Follow their journey and find out how you can support this ground-breaking research at www.bto.org/cuckoos
As for other migrants, the arrival of the Swift, reminding us of sweltering summer days, really signifies that summer is here but there seem to fewer in our skies year after year. The descending trill of the Wood Warbler and the distinctive song of the Pied Flycatcher is also missing in oak woodland.
Where are our summer migrants?
It is hard to know what is happening to our birds to cause these drops in numbers, but it looks likely that habitat change in Africa (south of the Sahara), caused by changes in land use and land degradation, could play a part. Migrant birds could also be facing hardships on their journeys to and from Africa and in the UK.
Further research is crucial; without knowing what is causing the declines, how can anything be done to stop them? We have to act now because time is running out. Wood Warbler numbers have dropped by 60% in just 15 years. The Out of Africa appeal is funding a range of projects which looks at the challenges faced in Africa and the UK, and on the journey between the two.
Knowledge gaps about wintering grounds
There are striking differences in trends for those migrants wintering in different areas.Those closer to the Sahara are increasing whilst those wintering further south in the rainforests, are generally declining. This could indicate that there is a problem in Africa which is affecting migrant bird populations.
The fieldwork in Africa is one of the main projects funded by the appeal and has helped us to learn more about how species use the various habitats.

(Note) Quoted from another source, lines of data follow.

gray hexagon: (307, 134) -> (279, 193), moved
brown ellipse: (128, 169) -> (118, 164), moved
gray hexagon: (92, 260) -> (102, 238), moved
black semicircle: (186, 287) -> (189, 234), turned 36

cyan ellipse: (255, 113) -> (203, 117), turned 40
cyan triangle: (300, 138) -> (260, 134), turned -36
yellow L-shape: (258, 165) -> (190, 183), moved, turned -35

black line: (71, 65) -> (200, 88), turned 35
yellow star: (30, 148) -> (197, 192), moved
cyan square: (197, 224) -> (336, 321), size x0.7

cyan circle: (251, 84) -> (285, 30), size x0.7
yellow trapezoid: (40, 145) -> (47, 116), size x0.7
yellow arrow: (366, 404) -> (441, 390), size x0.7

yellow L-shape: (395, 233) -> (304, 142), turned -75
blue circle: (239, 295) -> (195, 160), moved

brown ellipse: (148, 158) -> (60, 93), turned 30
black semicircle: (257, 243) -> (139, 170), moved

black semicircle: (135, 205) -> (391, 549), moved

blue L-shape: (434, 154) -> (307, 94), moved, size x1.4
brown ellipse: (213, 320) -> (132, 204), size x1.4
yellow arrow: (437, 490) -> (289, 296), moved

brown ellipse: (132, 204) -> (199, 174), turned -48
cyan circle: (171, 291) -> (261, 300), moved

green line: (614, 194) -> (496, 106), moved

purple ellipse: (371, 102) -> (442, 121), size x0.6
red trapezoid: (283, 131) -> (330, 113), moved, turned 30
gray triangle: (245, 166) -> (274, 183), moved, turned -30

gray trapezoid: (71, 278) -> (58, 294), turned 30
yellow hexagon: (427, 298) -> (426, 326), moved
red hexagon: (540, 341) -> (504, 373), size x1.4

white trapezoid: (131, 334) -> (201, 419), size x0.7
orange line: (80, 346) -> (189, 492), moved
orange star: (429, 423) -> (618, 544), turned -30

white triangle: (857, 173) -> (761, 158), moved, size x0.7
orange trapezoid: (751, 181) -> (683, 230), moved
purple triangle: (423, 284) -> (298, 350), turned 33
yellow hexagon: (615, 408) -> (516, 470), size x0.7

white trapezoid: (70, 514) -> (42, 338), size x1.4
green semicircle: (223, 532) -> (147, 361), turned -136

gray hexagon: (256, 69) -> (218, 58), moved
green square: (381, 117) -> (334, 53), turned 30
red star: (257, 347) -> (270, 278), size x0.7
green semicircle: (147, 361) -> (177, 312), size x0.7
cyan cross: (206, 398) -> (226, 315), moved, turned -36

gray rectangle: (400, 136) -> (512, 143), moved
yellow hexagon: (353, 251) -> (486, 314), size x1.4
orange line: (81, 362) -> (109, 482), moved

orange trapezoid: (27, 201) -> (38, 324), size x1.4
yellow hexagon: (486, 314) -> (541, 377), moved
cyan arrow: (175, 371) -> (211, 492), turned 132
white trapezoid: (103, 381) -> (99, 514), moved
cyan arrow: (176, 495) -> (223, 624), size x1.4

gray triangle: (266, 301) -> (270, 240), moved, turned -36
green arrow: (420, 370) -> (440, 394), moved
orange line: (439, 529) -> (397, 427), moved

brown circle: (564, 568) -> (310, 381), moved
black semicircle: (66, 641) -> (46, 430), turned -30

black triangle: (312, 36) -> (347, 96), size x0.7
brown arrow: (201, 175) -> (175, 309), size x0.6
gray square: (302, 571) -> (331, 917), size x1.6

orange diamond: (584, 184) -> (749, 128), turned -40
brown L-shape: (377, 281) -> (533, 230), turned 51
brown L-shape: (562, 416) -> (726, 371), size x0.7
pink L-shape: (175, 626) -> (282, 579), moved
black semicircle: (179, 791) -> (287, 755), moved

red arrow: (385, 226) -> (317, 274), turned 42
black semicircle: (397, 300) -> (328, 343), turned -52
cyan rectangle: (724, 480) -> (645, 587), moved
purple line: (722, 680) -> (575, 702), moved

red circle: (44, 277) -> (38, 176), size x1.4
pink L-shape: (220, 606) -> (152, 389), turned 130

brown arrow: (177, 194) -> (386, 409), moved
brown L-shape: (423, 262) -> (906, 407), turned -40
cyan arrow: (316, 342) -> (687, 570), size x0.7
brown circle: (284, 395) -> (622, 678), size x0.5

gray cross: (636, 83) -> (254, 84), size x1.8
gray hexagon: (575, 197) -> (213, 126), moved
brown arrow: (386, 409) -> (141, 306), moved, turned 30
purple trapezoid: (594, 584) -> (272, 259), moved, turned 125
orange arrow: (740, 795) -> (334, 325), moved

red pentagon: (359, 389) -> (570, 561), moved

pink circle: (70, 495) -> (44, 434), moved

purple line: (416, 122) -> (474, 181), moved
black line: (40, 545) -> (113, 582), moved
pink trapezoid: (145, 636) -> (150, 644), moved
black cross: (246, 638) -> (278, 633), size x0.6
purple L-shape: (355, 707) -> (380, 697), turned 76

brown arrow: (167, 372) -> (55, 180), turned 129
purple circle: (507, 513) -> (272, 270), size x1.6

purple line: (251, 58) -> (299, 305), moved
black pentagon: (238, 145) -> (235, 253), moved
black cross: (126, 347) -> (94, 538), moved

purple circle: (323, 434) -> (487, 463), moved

We will also be investigating where species 'stop-over' to refuel and rest during their journeys as these are vitally important for birds and could also play a part in the declines we are seeing.
Nesting problems in the UK
Choosing a time to nest is very important as birds need to match the rearing of their chicks with the time when insects are readily available. Resident British birds which winter in the UK have a head start on those that spend the winter elsewhere. Migrant species must try time their arrival in to the country to coincide with the beginning of spring and the wealth of food - no easy feat!
With traditional nesting sites disappearing, perhaps species like the Swift and Swallow, are finding it harder to find suitable spots for their breeding attempts? Data collected here in the UK by volunteers in the BTO Nest Record Scheme and the Ringing Scheme may well give us some clues about whether nesting is taking place earlier, and assess the relative sucess of breeding attempts, in an effort to understand what is happening to these birds in the UK.